Online-Durchsuchung durch die Hintertür?

Mitten in der Diskussion um neue Moscheen in Österreich verhaftet die Polizei zwei mutmaßliche Islamisten. Der Zeitpunkt der Verhaftung war geschickt gewählt und ließ die Zustimmung der Bevölkerung für den Innenminister in die Höhe schnellen. Dieser fordert jetzt eindringlich die Einführung von Online-Durchsuchungen.

Von Markus Kirchsteiger

Seit kurzem hat auch Österreich sein ?Terror-Phantom? – das behauptet zumindest die Info-Illustrierte News über einen 22-jährigen Wiener, der am Mittwoch vor einer Woche festgenommen wurde. Mohammed M. soll im März ein Video im Internet veröffentlicht haben, das Österreichs militärisches Engagement in Afghanistan kritisiert.
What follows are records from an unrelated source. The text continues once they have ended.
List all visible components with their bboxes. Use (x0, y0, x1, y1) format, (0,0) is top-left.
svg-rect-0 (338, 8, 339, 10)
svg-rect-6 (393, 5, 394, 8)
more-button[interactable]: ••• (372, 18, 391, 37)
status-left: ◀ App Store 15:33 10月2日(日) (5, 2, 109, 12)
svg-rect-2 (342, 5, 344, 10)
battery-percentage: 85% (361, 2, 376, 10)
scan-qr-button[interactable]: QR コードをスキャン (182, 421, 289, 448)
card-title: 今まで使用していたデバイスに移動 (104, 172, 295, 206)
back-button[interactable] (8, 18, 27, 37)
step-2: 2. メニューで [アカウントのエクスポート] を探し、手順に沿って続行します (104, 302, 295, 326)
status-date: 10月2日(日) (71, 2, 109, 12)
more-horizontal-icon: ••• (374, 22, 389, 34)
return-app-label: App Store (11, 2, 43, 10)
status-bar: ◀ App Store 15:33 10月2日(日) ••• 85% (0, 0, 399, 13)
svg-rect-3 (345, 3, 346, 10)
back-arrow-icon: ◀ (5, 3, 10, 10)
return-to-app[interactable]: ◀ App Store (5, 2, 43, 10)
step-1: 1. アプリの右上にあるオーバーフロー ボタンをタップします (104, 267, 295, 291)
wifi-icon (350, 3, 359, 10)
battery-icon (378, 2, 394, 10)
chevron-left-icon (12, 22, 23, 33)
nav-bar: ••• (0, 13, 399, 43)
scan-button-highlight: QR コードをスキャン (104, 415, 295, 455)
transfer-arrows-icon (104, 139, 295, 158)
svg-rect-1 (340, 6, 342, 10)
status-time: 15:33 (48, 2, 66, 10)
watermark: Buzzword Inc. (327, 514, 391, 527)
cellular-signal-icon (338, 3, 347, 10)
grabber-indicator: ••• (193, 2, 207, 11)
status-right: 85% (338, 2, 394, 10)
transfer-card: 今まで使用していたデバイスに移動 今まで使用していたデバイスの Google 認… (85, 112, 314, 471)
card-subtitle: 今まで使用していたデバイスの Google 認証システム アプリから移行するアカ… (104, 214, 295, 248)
Für Österreichs Boulevardmedien sind die Festnahmen ein gefundenes Fressen. Die Zeitung Österreich unterstellte Mohammed M. gleich, Anschläge während der EURO 2008 und auf die Wiener UNO-City geplant zu haben. Die Krone erstellte ein ?Psychogramm des Islamisten aus Wien? und machte aus Mohammed M. und seiner ebenfalls verhafteten Frau das ?Islamisten-Ehepaar?.

Den Jackpot knackte jedoch News. Das Magazin hatte schon vor der Bestätigung durch das Innenministerium von der Festnahme erfahren und konnte Details in der neuen Ausgabe veröffentlichen, die am Tag danach erschien. Interessant ist der Zeitpunkt für die Festnahme deshalb, weil keine direkte Anschlagsgefahr bestanden habe.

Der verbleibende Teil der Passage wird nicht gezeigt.